■ What the task requires ■
Go through the data underneath and report how many lines hold the string "paper", giving only the number.

■ Data for the task ■

-- Opening Marker --

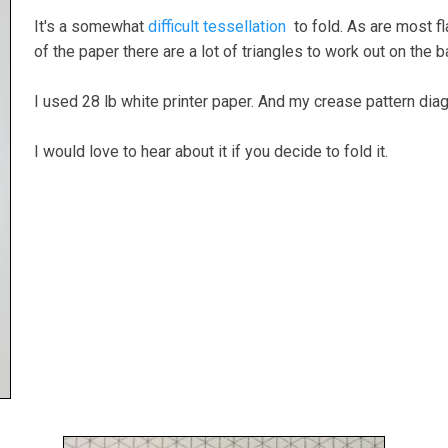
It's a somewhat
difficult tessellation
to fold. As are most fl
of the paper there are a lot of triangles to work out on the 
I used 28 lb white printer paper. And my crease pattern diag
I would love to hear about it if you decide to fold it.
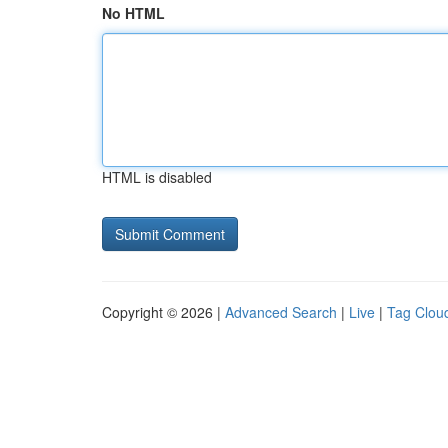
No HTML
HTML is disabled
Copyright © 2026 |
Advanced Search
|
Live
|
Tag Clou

-- Closing Marker --
-- Opening Marker --

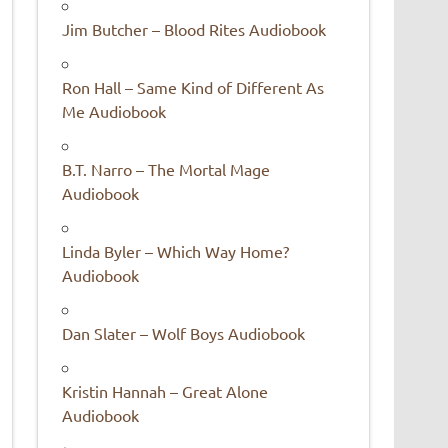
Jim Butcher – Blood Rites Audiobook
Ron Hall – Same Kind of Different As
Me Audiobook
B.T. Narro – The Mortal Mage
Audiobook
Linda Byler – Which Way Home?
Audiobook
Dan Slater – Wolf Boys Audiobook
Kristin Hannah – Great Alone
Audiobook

-- Closing Marker --
-- Opening Marker --

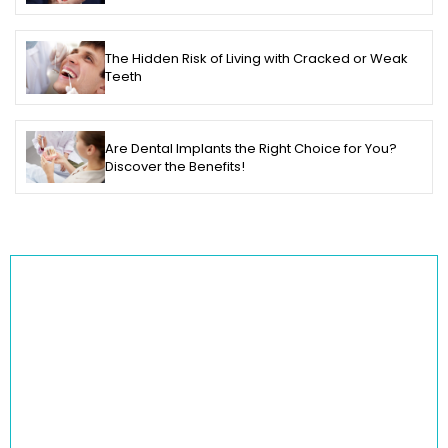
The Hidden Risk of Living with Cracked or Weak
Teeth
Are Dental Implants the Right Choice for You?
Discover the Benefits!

-- Closing Marker --

■ Solution to the problem ■
2